Monday, August 05, 2013

My own personal mechanic

Yesterday we drove to church and everything was fine and dandy but when we got into our car to come home, things were a lot different...and hotter. In fact, our car was blazing hot, having just sat in the sun for three hours. Andrew turned on the A/C to help cool things down a bit but that only served to fan the flames, so to speak. Hot air was blasting in our faces because the air would only blow if it was on full force.

"Turn it off!" I pleaded with Andrew. "It's so hot!"

"No," he said. "Moving air feels better than stagnant air."

"But it's blowing hot air," I pointed out.

"It'll cool off," he insisted.

Five minutes later, when the air was still as hot as ever is when he finally turned off (and left off) the air and unrolled his window instead. And it was so much better. It was quite obvious our air conditioner had encountered a problem.

Within minutes of arriving home, Andrew had diagnosed the problem, figured out which part to buy, where to get it, and how to install it. He also figured out what's wrong with our clock—it's never had a backlight and we always found this to be irrationally irritating. "Who designed this dashboard?!" we wondered—everything else glowed at night, just not the clock. Sheesh.
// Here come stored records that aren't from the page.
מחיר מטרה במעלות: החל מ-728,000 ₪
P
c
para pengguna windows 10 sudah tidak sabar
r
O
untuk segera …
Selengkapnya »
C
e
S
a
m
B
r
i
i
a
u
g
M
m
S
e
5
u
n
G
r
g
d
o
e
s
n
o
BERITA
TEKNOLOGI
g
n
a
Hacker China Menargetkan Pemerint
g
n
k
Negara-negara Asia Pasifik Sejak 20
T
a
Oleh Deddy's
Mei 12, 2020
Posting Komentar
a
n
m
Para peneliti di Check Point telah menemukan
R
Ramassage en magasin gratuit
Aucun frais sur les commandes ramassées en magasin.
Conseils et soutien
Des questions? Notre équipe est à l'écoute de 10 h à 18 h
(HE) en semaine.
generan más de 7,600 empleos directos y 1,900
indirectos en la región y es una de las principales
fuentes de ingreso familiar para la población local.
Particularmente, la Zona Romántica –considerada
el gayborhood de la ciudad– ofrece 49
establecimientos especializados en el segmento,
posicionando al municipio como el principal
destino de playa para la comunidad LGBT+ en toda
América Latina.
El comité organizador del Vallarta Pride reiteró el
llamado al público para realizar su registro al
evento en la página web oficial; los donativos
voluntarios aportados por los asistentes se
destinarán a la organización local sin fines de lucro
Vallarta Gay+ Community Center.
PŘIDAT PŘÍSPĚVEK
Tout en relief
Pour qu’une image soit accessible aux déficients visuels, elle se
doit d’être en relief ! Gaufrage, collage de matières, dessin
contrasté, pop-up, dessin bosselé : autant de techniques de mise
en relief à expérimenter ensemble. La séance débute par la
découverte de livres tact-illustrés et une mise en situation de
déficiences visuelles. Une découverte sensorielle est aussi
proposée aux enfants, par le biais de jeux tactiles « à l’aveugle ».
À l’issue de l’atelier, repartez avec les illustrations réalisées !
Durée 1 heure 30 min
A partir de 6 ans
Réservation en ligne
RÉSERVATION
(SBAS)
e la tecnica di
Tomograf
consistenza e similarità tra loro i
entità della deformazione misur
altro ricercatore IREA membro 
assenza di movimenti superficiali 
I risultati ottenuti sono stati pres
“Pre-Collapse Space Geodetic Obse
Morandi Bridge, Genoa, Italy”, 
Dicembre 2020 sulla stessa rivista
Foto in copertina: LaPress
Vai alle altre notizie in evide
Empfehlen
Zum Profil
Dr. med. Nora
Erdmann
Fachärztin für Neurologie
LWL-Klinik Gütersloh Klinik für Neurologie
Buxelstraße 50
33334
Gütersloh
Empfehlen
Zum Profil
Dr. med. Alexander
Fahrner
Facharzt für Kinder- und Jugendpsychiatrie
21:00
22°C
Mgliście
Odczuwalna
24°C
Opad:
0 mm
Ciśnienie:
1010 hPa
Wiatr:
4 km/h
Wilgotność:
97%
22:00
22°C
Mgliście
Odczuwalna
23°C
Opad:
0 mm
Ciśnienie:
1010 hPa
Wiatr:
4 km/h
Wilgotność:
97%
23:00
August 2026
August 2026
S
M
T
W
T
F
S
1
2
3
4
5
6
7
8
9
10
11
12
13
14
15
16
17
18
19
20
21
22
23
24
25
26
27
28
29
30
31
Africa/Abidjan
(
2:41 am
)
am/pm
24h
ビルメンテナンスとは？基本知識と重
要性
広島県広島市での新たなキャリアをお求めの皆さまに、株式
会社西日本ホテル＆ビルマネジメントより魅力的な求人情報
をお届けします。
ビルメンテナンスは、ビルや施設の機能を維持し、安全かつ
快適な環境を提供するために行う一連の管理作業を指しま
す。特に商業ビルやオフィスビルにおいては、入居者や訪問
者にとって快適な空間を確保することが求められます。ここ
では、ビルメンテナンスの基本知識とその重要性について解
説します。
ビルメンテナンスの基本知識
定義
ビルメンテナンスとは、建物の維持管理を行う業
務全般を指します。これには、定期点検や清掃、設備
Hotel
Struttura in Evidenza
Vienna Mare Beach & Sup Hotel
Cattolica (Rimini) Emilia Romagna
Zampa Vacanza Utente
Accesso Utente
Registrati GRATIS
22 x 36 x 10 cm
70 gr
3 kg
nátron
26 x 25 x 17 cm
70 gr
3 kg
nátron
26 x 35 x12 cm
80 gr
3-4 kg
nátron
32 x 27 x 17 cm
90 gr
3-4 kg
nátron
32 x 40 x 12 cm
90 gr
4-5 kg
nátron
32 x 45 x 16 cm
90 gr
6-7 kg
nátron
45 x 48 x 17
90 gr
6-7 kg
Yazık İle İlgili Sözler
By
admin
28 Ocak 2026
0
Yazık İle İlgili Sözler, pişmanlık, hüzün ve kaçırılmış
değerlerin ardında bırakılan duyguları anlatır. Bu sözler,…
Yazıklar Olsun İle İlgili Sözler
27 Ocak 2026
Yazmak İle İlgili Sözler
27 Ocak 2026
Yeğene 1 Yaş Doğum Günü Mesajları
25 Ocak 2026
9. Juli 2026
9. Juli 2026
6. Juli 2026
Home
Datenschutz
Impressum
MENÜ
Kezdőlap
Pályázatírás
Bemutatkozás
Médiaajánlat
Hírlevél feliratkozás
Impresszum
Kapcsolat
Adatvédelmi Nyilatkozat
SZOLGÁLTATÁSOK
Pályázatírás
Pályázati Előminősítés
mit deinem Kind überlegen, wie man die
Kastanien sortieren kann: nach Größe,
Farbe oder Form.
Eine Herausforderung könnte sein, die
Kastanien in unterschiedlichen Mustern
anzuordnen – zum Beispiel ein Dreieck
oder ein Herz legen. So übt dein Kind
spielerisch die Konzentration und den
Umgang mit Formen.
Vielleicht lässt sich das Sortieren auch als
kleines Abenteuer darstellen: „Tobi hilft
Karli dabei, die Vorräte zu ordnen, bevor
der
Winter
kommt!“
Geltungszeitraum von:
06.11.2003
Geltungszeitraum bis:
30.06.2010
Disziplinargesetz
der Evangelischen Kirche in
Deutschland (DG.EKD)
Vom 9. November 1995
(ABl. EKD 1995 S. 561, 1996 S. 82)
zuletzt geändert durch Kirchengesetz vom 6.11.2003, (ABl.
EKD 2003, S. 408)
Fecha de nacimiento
And this has been a problem since we first got the van (when the engine of the black car exploded all over the highway). We've been feeling angry about that clock for two and a half years!

Turns out, there's simply a tiny little ($1) lightbulb back there that had burned out.

(Heartfelt apologies to the designer(s) of our dashboard who we may have cursed aloud during late night excursions (like this, "Curse you, dashboard designer!").

This morning Andrew loaded the girls into the van (leaving me and Benjamin sleeping because Benjamin screamed until 5 AM for no apparent reason and didn't sleep soundly after that), dropped Rachel off at school, and then took Miriam to RadioShack (for the lightbulbs) and to AutoZone for the A/C part.

Half an hour and $80 later and we had ourselves a working van!

The problem was with our "A/C heater blower motor resistor." I guess Honda makes a habit of using cheap parts in the original construction of their vehicles, knowing they'll conk out eventually, and then they sell you a better quality replacement part. So far all of our fixes have been super common problems with super easy fixes and word on the street is that the replacement part works better and lasts longer.

That was the case when our brake light sensor broke. The salesman told us they install a cheap version and then make us buy the more expensive version to fix it. It almost makes sense to do that—it lowers their manufacturing costs dramatically but doesn't immediately affect the performance of the vehicle—though it also smacks of dishonesty for some reason.

The old "blower motor resistor" only had two cooling panels. The new part we got has four cooling panels. For this part, the more surface area, the better. Obviously having four panels would offer more surface area than two. That part was about $75. It took fifteen minutes for Andrew to install. The trickiest part, he said, was finding a short enough screw driver to be maneuverable under the glove compartment.

The bulb for the clock's backlight came in a two pack and cost $2. It also took about fifteen minutes for Andrew to fix (because he had to pull apart the entire dashboard to get to it).

This brings the total number of car fixes up to four since we've moved here and thanks to the internet Andrew's been able to figure out how to do them all. He's just that handy (though if we ever actually encounter a problem with the engine, I'm not sure we'll attempt a self-fix). 

1 comment:

  1. How wonderful that you have such a handy husband to do these tasks!